State-space models can learn in-context by gradient descent
Neeraj Mohan Sushma, Yudou Tian, Harshvardhan Mestha, Nicolo Colombo, David Kappel, Anand Subramoney
TL;DR
The paper presents an explicit construction showing that one-layer gated state-space models (SSMs) can perform minibatch gradient descent on an implicit linear regression loss, enabling in-context learning that parallels transformer-based ICL. It extends the construction to multi-step gradient descent and to non-linear regression via an MLP, and demonstrates empirically that randomly initialized GD-SSMs trained on linear and non-linear regression tasks arrive at parameters matching the theoretical design. The work highlights the crucial role of input- and output-gating, along with a sliding-window input scheme, as the inductive biases enabling expressive ICL in SSMs and connects the approach to linear self-attention. Overall, it provides a mechanistic explanation for ICL in SSMs and offers a parsimonious, scalable alternative to transformer-based ICL with potential practical impact for sequence modeling.
Abstract
Deep state-space models (Deep SSMs) are becoming popular as effective approaches to model sequence data. They have also been shown to be capable of in-context learning, much like transformers.

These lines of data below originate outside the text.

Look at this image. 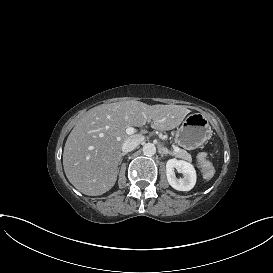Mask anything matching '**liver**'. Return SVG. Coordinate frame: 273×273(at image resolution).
Segmentation results:
<instances>
[{
    "label": "liver",
    "instance_id": "6515ba94",
    "mask_svg": "<svg viewBox=\"0 0 273 273\" xmlns=\"http://www.w3.org/2000/svg\"><path fill=\"white\" fill-rule=\"evenodd\" d=\"M190 113L185 106L155 105L130 100L97 106L88 111L69 134L63 165L69 181L86 195H100L115 183L121 147L131 137L125 129L143 126L169 130Z\"/></svg>",
    "mask_w": 273,
    "mask_h": 273
}]
</instances>
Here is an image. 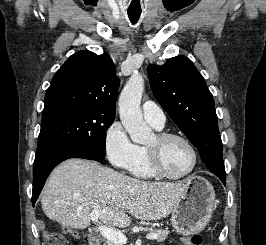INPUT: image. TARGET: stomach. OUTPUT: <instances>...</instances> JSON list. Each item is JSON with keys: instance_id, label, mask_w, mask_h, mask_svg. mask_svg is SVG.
Wrapping results in <instances>:
<instances>
[{"instance_id": "obj_1", "label": "stomach", "mask_w": 266, "mask_h": 245, "mask_svg": "<svg viewBox=\"0 0 266 245\" xmlns=\"http://www.w3.org/2000/svg\"><path fill=\"white\" fill-rule=\"evenodd\" d=\"M188 187L171 211V223L178 235H197L207 227L214 211L215 191L204 177L191 175Z\"/></svg>"}]
</instances>
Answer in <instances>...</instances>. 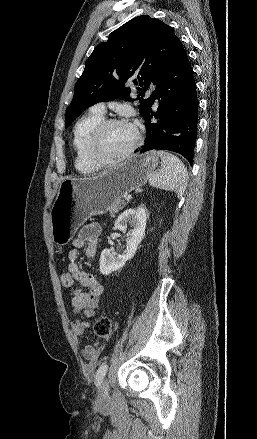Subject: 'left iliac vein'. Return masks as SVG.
I'll return each instance as SVG.
<instances>
[{"instance_id": "left-iliac-vein-1", "label": "left iliac vein", "mask_w": 257, "mask_h": 439, "mask_svg": "<svg viewBox=\"0 0 257 439\" xmlns=\"http://www.w3.org/2000/svg\"><path fill=\"white\" fill-rule=\"evenodd\" d=\"M109 399V383L107 379H103L101 382L98 398V403H105Z\"/></svg>"}]
</instances>
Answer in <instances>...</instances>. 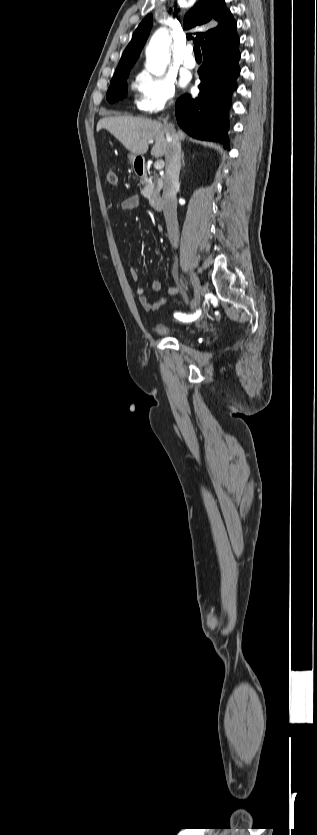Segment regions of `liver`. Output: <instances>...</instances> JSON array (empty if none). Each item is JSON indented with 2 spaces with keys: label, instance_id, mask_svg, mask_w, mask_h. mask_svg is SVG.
Returning a JSON list of instances; mask_svg holds the SVG:
<instances>
[{
  "label": "liver",
  "instance_id": "1",
  "mask_svg": "<svg viewBox=\"0 0 317 835\" xmlns=\"http://www.w3.org/2000/svg\"><path fill=\"white\" fill-rule=\"evenodd\" d=\"M101 129L110 132L134 155L145 154L151 140H155L151 155L161 157L167 151L166 125L161 122L131 116H109L98 121L96 130L99 132ZM177 135L180 140L186 137L182 130Z\"/></svg>",
  "mask_w": 317,
  "mask_h": 835
}]
</instances>
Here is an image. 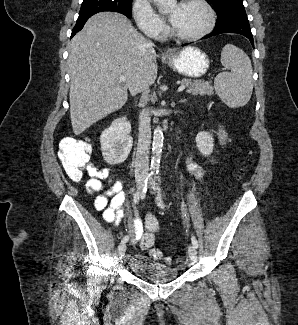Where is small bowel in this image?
<instances>
[{
    "mask_svg": "<svg viewBox=\"0 0 298 325\" xmlns=\"http://www.w3.org/2000/svg\"><path fill=\"white\" fill-rule=\"evenodd\" d=\"M217 135L220 144L225 145L228 136L222 126H219ZM188 170L198 179L203 177L201 168L192 161L188 162ZM88 174L89 177L85 183L87 192L90 195L102 192L94 196V208L102 213L103 219L107 223L118 225L125 215L124 203L126 201V192L123 182L115 180L112 171L105 167H95ZM128 228L134 237V242H138L143 235L141 220L139 218L132 219Z\"/></svg>",
    "mask_w": 298,
    "mask_h": 325,
    "instance_id": "c3829d8e",
    "label": "small bowel"
}]
</instances>
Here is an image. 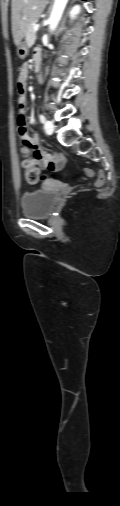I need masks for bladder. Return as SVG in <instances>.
<instances>
[{"mask_svg":"<svg viewBox=\"0 0 120 506\" xmlns=\"http://www.w3.org/2000/svg\"><path fill=\"white\" fill-rule=\"evenodd\" d=\"M57 198L52 189H38L25 192L21 197V211L26 217L38 218L51 214Z\"/></svg>","mask_w":120,"mask_h":506,"instance_id":"obj_1","label":"bladder"}]
</instances>
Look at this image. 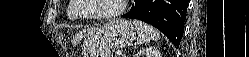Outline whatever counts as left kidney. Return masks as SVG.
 <instances>
[{
  "instance_id": "obj_1",
  "label": "left kidney",
  "mask_w": 249,
  "mask_h": 57,
  "mask_svg": "<svg viewBox=\"0 0 249 57\" xmlns=\"http://www.w3.org/2000/svg\"><path fill=\"white\" fill-rule=\"evenodd\" d=\"M133 57H161V53L155 47H146L139 50Z\"/></svg>"
}]
</instances>
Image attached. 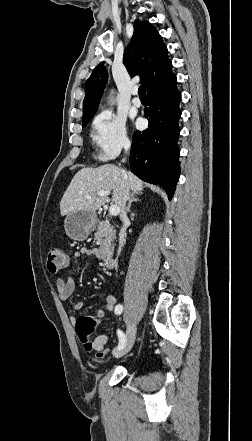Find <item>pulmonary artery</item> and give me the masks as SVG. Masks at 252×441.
<instances>
[{
	"instance_id": "pulmonary-artery-1",
	"label": "pulmonary artery",
	"mask_w": 252,
	"mask_h": 441,
	"mask_svg": "<svg viewBox=\"0 0 252 441\" xmlns=\"http://www.w3.org/2000/svg\"><path fill=\"white\" fill-rule=\"evenodd\" d=\"M132 94H133L132 104L135 107H140L141 106V100L137 97V89H133Z\"/></svg>"
}]
</instances>
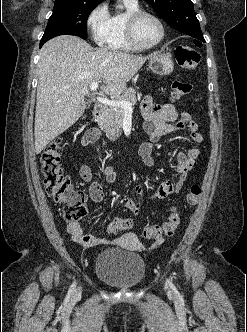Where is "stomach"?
Returning <instances> with one entry per match:
<instances>
[{
    "label": "stomach",
    "instance_id": "obj_1",
    "mask_svg": "<svg viewBox=\"0 0 247 332\" xmlns=\"http://www.w3.org/2000/svg\"><path fill=\"white\" fill-rule=\"evenodd\" d=\"M174 63L170 54L156 53L150 57L149 69L158 75H168L173 71Z\"/></svg>",
    "mask_w": 247,
    "mask_h": 332
}]
</instances>
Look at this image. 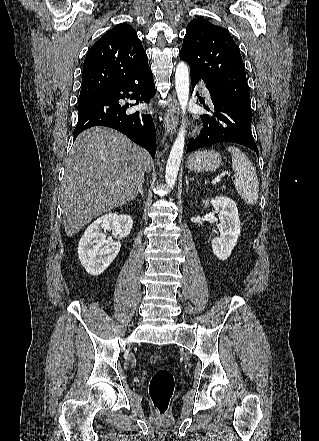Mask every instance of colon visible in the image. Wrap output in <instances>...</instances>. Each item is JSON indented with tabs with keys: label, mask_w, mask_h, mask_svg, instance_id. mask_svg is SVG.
Listing matches in <instances>:
<instances>
[{
	"label": "colon",
	"mask_w": 319,
	"mask_h": 441,
	"mask_svg": "<svg viewBox=\"0 0 319 441\" xmlns=\"http://www.w3.org/2000/svg\"><path fill=\"white\" fill-rule=\"evenodd\" d=\"M148 359L153 365L159 364L162 361V357L158 354H152ZM174 386V376L172 372L166 368L156 370L150 379L149 395L155 411L160 417L167 414L174 393Z\"/></svg>",
	"instance_id": "colon-1"
}]
</instances>
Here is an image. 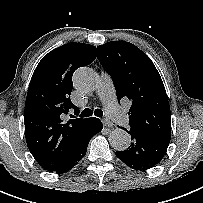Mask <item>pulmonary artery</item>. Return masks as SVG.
<instances>
[{"instance_id":"obj_1","label":"pulmonary artery","mask_w":203,"mask_h":203,"mask_svg":"<svg viewBox=\"0 0 203 203\" xmlns=\"http://www.w3.org/2000/svg\"><path fill=\"white\" fill-rule=\"evenodd\" d=\"M98 94L103 102L108 116L118 124L127 126L129 118L118 105L113 82L106 73H102L101 75L98 86Z\"/></svg>"}]
</instances>
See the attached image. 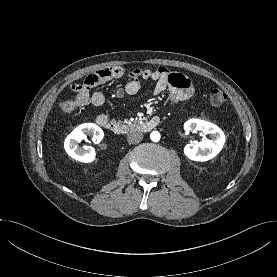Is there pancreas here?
<instances>
[{
	"label": "pancreas",
	"mask_w": 277,
	"mask_h": 277,
	"mask_svg": "<svg viewBox=\"0 0 277 277\" xmlns=\"http://www.w3.org/2000/svg\"><path fill=\"white\" fill-rule=\"evenodd\" d=\"M143 127V124H140L139 121H134L131 123L130 121L125 122L123 128L129 131L140 130Z\"/></svg>",
	"instance_id": "cf45deb5"
}]
</instances>
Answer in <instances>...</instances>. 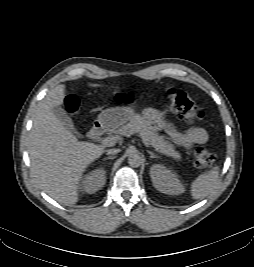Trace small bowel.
I'll use <instances>...</instances> for the list:
<instances>
[{
    "label": "small bowel",
    "mask_w": 254,
    "mask_h": 267,
    "mask_svg": "<svg viewBox=\"0 0 254 267\" xmlns=\"http://www.w3.org/2000/svg\"><path fill=\"white\" fill-rule=\"evenodd\" d=\"M144 116L156 129L163 130L172 142L184 148H191L197 144H204L208 140V133L205 129L192 127L185 132H180L174 126L166 122L162 114L153 108H147L144 111Z\"/></svg>",
    "instance_id": "obj_1"
}]
</instances>
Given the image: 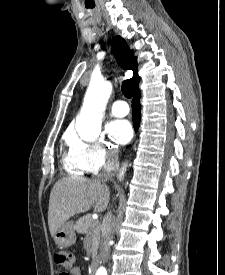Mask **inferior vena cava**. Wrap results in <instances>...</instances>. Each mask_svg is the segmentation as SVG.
Wrapping results in <instances>:
<instances>
[{
  "instance_id": "1",
  "label": "inferior vena cava",
  "mask_w": 225,
  "mask_h": 275,
  "mask_svg": "<svg viewBox=\"0 0 225 275\" xmlns=\"http://www.w3.org/2000/svg\"><path fill=\"white\" fill-rule=\"evenodd\" d=\"M107 161L104 165V171L100 174V179L105 182L112 177L113 171L118 167L117 151L109 150L107 152ZM113 218L111 212H108L103 220L102 239L100 243V256L103 262H107L110 255V240L112 239Z\"/></svg>"
}]
</instances>
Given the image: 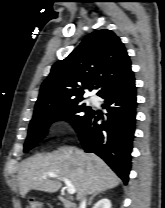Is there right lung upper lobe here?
Masks as SVG:
<instances>
[{"label": "right lung upper lobe", "instance_id": "right-lung-upper-lobe-1", "mask_svg": "<svg viewBox=\"0 0 165 208\" xmlns=\"http://www.w3.org/2000/svg\"><path fill=\"white\" fill-rule=\"evenodd\" d=\"M131 72V62L120 38L111 30L94 31L67 58L52 66L41 85L34 112L57 103L83 100V89L93 85L100 95Z\"/></svg>", "mask_w": 165, "mask_h": 208}]
</instances>
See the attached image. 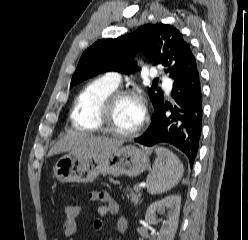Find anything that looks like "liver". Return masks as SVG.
I'll return each instance as SVG.
<instances>
[{
  "instance_id": "6515ba94",
  "label": "liver",
  "mask_w": 248,
  "mask_h": 240,
  "mask_svg": "<svg viewBox=\"0 0 248 240\" xmlns=\"http://www.w3.org/2000/svg\"><path fill=\"white\" fill-rule=\"evenodd\" d=\"M121 140L97 137L84 133H73L61 138L49 151L48 156L62 152H72L76 154L94 153L111 150L120 147Z\"/></svg>"
}]
</instances>
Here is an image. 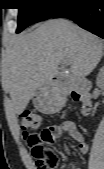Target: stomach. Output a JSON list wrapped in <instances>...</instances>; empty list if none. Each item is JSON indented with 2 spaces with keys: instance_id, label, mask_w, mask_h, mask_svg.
<instances>
[{
  "instance_id": "obj_1",
  "label": "stomach",
  "mask_w": 104,
  "mask_h": 169,
  "mask_svg": "<svg viewBox=\"0 0 104 169\" xmlns=\"http://www.w3.org/2000/svg\"><path fill=\"white\" fill-rule=\"evenodd\" d=\"M58 95L51 83L41 87L36 93L33 103L35 107L44 113L56 110Z\"/></svg>"
}]
</instances>
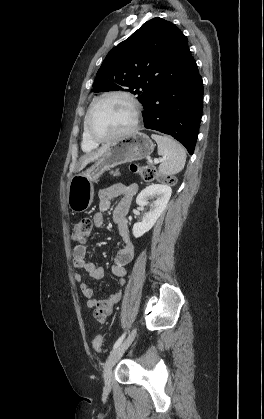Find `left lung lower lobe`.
Listing matches in <instances>:
<instances>
[{
  "label": "left lung lower lobe",
  "mask_w": 264,
  "mask_h": 419,
  "mask_svg": "<svg viewBox=\"0 0 264 419\" xmlns=\"http://www.w3.org/2000/svg\"><path fill=\"white\" fill-rule=\"evenodd\" d=\"M144 126L173 136L192 155L203 107V81L186 36L175 45L171 74L158 80L143 105Z\"/></svg>",
  "instance_id": "obj_1"
}]
</instances>
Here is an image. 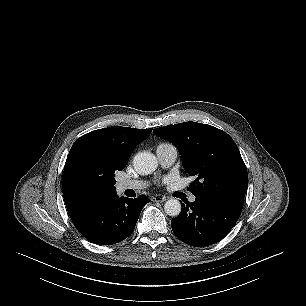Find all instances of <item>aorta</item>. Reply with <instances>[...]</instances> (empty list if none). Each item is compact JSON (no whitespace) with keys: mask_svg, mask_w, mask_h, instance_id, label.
I'll list each match as a JSON object with an SVG mask.
<instances>
[{"mask_svg":"<svg viewBox=\"0 0 306 306\" xmlns=\"http://www.w3.org/2000/svg\"><path fill=\"white\" fill-rule=\"evenodd\" d=\"M133 166L140 175H148L157 168L156 157L149 152H140L133 159ZM165 213L169 216L176 217L181 212V203L177 199H169L164 204Z\"/></svg>","mask_w":306,"mask_h":306,"instance_id":"obj_1","label":"aorta"}]
</instances>
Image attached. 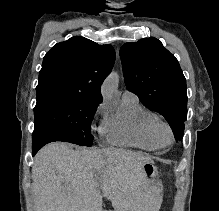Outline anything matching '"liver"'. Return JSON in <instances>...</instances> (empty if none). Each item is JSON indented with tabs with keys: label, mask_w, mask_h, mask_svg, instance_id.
Masks as SVG:
<instances>
[{
	"label": "liver",
	"mask_w": 219,
	"mask_h": 211,
	"mask_svg": "<svg viewBox=\"0 0 219 211\" xmlns=\"http://www.w3.org/2000/svg\"><path fill=\"white\" fill-rule=\"evenodd\" d=\"M147 153L130 149H73L63 141L44 145L32 165L35 211H151V191L142 179Z\"/></svg>",
	"instance_id": "liver-1"
}]
</instances>
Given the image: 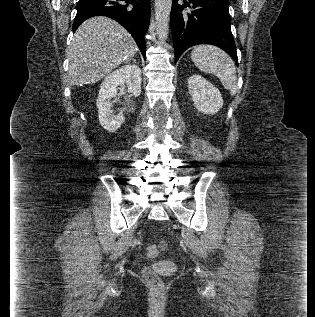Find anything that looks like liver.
Wrapping results in <instances>:
<instances>
[{"mask_svg": "<svg viewBox=\"0 0 315 317\" xmlns=\"http://www.w3.org/2000/svg\"><path fill=\"white\" fill-rule=\"evenodd\" d=\"M136 51L134 39L116 21L90 18L77 29L67 49L69 83H96Z\"/></svg>", "mask_w": 315, "mask_h": 317, "instance_id": "1", "label": "liver"}]
</instances>
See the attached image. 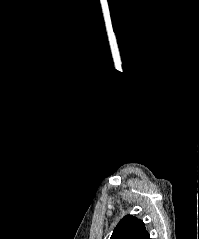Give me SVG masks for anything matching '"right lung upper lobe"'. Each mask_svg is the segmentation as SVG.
I'll return each mask as SVG.
<instances>
[{"instance_id":"1","label":"right lung upper lobe","mask_w":199,"mask_h":239,"mask_svg":"<svg viewBox=\"0 0 199 239\" xmlns=\"http://www.w3.org/2000/svg\"><path fill=\"white\" fill-rule=\"evenodd\" d=\"M147 236L144 223L132 215H127L118 223L110 239H146Z\"/></svg>"}]
</instances>
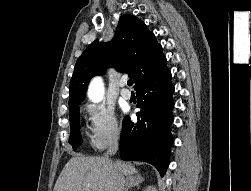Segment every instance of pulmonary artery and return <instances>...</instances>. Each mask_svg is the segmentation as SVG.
Here are the masks:
<instances>
[{
  "mask_svg": "<svg viewBox=\"0 0 251 191\" xmlns=\"http://www.w3.org/2000/svg\"><path fill=\"white\" fill-rule=\"evenodd\" d=\"M120 94L125 99L131 98V91L127 88V80L125 78H121L119 81Z\"/></svg>",
  "mask_w": 251,
  "mask_h": 191,
  "instance_id": "1",
  "label": "pulmonary artery"
}]
</instances>
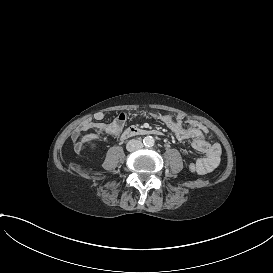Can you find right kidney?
Listing matches in <instances>:
<instances>
[{"instance_id": "obj_1", "label": "right kidney", "mask_w": 273, "mask_h": 273, "mask_svg": "<svg viewBox=\"0 0 273 273\" xmlns=\"http://www.w3.org/2000/svg\"><path fill=\"white\" fill-rule=\"evenodd\" d=\"M88 147H89V149H90L91 151H95V150L98 149L99 144H98L97 142L93 141V142H90V143H89Z\"/></svg>"}]
</instances>
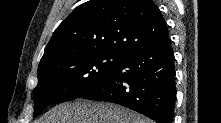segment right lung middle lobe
<instances>
[{
	"label": "right lung middle lobe",
	"mask_w": 221,
	"mask_h": 123,
	"mask_svg": "<svg viewBox=\"0 0 221 123\" xmlns=\"http://www.w3.org/2000/svg\"><path fill=\"white\" fill-rule=\"evenodd\" d=\"M126 58L125 53L92 50L63 56L38 67V85L34 90V116L51 103L81 97L104 82Z\"/></svg>",
	"instance_id": "1"
}]
</instances>
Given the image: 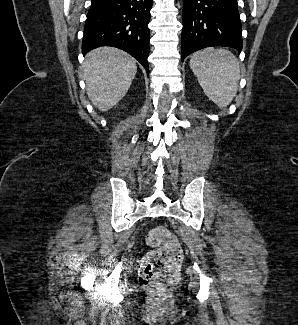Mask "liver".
Returning <instances> with one entry per match:
<instances>
[{"label": "liver", "mask_w": 298, "mask_h": 325, "mask_svg": "<svg viewBox=\"0 0 298 325\" xmlns=\"http://www.w3.org/2000/svg\"><path fill=\"white\" fill-rule=\"evenodd\" d=\"M82 66L88 98L103 112L125 96L137 72L135 58L113 46L90 50Z\"/></svg>", "instance_id": "6515ba94"}]
</instances>
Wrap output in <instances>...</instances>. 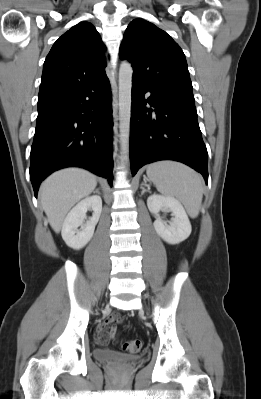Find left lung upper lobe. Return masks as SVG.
I'll return each mask as SVG.
<instances>
[{
  "instance_id": "left-lung-upper-lobe-1",
  "label": "left lung upper lobe",
  "mask_w": 261,
  "mask_h": 399,
  "mask_svg": "<svg viewBox=\"0 0 261 399\" xmlns=\"http://www.w3.org/2000/svg\"><path fill=\"white\" fill-rule=\"evenodd\" d=\"M119 56L132 63L133 79L155 90L193 95L182 49L154 24L133 20L125 31Z\"/></svg>"
}]
</instances>
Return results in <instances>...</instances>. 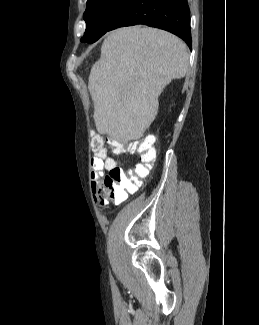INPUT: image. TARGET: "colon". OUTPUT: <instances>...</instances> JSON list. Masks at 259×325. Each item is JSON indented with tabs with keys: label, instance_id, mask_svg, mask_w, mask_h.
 Instances as JSON below:
<instances>
[{
	"label": "colon",
	"instance_id": "5ec220e1",
	"mask_svg": "<svg viewBox=\"0 0 259 325\" xmlns=\"http://www.w3.org/2000/svg\"><path fill=\"white\" fill-rule=\"evenodd\" d=\"M106 141L109 142L114 153L120 154L129 151L137 153L141 159L139 164L127 171L119 166H113L102 181L99 196L107 203L109 201L121 203L126 199L128 193L136 192L146 180L156 159V141L152 135L130 143L105 139L101 135H93L90 146L95 156L99 159H104L107 155Z\"/></svg>",
	"mask_w": 259,
	"mask_h": 325
}]
</instances>
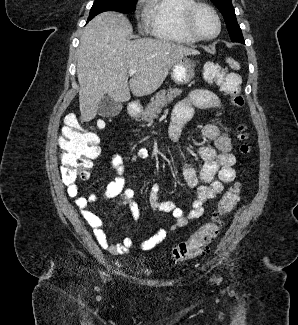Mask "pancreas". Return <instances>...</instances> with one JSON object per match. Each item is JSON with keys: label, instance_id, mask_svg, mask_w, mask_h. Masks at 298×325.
Segmentation results:
<instances>
[{"label": "pancreas", "instance_id": "1", "mask_svg": "<svg viewBox=\"0 0 298 325\" xmlns=\"http://www.w3.org/2000/svg\"><path fill=\"white\" fill-rule=\"evenodd\" d=\"M182 88H163V90H158L154 96L151 98V102L145 106V112H143L142 120L145 122H153V118H158L162 108L167 106L168 102H173L176 96L181 94Z\"/></svg>", "mask_w": 298, "mask_h": 325}]
</instances>
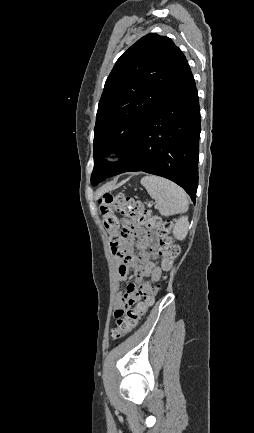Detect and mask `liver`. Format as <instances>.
Wrapping results in <instances>:
<instances>
[{
	"instance_id": "1",
	"label": "liver",
	"mask_w": 254,
	"mask_h": 433,
	"mask_svg": "<svg viewBox=\"0 0 254 433\" xmlns=\"http://www.w3.org/2000/svg\"><path fill=\"white\" fill-rule=\"evenodd\" d=\"M109 188H111V186H104V187L99 191V193H102V192H104L105 190H107V189H109Z\"/></svg>"
}]
</instances>
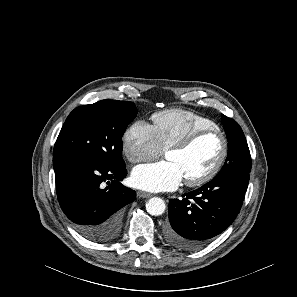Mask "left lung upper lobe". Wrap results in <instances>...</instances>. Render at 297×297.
I'll return each mask as SVG.
<instances>
[{
  "instance_id": "1",
  "label": "left lung upper lobe",
  "mask_w": 297,
  "mask_h": 297,
  "mask_svg": "<svg viewBox=\"0 0 297 297\" xmlns=\"http://www.w3.org/2000/svg\"><path fill=\"white\" fill-rule=\"evenodd\" d=\"M228 140V156L216 176H246L251 171V155L244 133L237 122L223 116L222 119Z\"/></svg>"
}]
</instances>
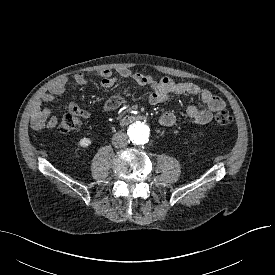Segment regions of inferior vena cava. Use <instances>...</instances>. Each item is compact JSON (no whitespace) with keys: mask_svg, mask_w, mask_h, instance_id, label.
<instances>
[{"mask_svg":"<svg viewBox=\"0 0 275 275\" xmlns=\"http://www.w3.org/2000/svg\"><path fill=\"white\" fill-rule=\"evenodd\" d=\"M112 144L116 148L125 147L128 144V136L124 132H117L112 137Z\"/></svg>","mask_w":275,"mask_h":275,"instance_id":"1","label":"inferior vena cava"}]
</instances>
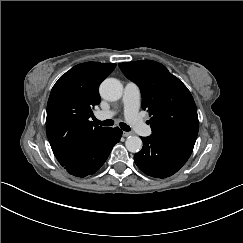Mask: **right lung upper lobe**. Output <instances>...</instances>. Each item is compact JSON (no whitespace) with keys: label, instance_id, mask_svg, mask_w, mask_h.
<instances>
[{"label":"right lung upper lobe","instance_id":"obj_1","mask_svg":"<svg viewBox=\"0 0 243 243\" xmlns=\"http://www.w3.org/2000/svg\"><path fill=\"white\" fill-rule=\"evenodd\" d=\"M116 64L85 62L63 74L53 86L47 104L46 133L53 153L64 166L84 151L107 128L89 118L100 103V83Z\"/></svg>","mask_w":243,"mask_h":243}]
</instances>
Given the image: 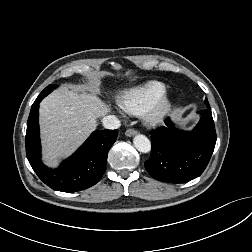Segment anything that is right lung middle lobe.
<instances>
[{
    "instance_id": "right-lung-middle-lobe-1",
    "label": "right lung middle lobe",
    "mask_w": 252,
    "mask_h": 252,
    "mask_svg": "<svg viewBox=\"0 0 252 252\" xmlns=\"http://www.w3.org/2000/svg\"><path fill=\"white\" fill-rule=\"evenodd\" d=\"M56 88V85H48L41 93L40 96H47L50 92L53 91V89Z\"/></svg>"
}]
</instances>
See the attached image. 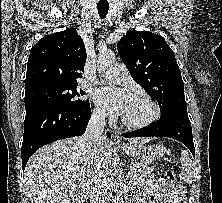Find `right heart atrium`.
<instances>
[{
  "mask_svg": "<svg viewBox=\"0 0 222 203\" xmlns=\"http://www.w3.org/2000/svg\"><path fill=\"white\" fill-rule=\"evenodd\" d=\"M93 118L99 122H103L107 118V114L104 110L100 108H95L93 111Z\"/></svg>",
  "mask_w": 222,
  "mask_h": 203,
  "instance_id": "d8ad5b80",
  "label": "right heart atrium"
}]
</instances>
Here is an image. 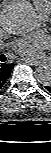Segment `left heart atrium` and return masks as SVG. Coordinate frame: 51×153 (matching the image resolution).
<instances>
[{"instance_id":"39dd6f15","label":"left heart atrium","mask_w":51,"mask_h":153,"mask_svg":"<svg viewBox=\"0 0 51 153\" xmlns=\"http://www.w3.org/2000/svg\"><path fill=\"white\" fill-rule=\"evenodd\" d=\"M49 38L44 34H36L26 38L15 40L12 48L16 53L27 59L39 58L43 49L48 47Z\"/></svg>"}]
</instances>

However, a complete picture of how SSMs might be able to do in-context learning has been missing. In this study, we provide a direct and explicit construction to show that state-space models can perform gradient-based learning and use it for in-context learning in much the same way as transformers. Specifically, we prove that a single structured state-space model layer, augmented with multiplicative input and output gating, can reproduce the outputs of an implicit linear model with least squares loss after one step of gradient descent. We then show a straightforward extension to multi-step linear and non-linear regression tasks. We validate our construction by training randomly initialized augmented SSMs on linear and non-linear regression tasks. The empirically obtained parameters through optimization match the ones predicted analytically by the theoretical construction. Overall, we elucidate the role of input- and output-gating in recurrent architectures as the key inductive biases for enabling the expressive power typical of foundation models. We also provide novel insights into the relationship between state-space models and linear self-attention, and their ability to learn in-context.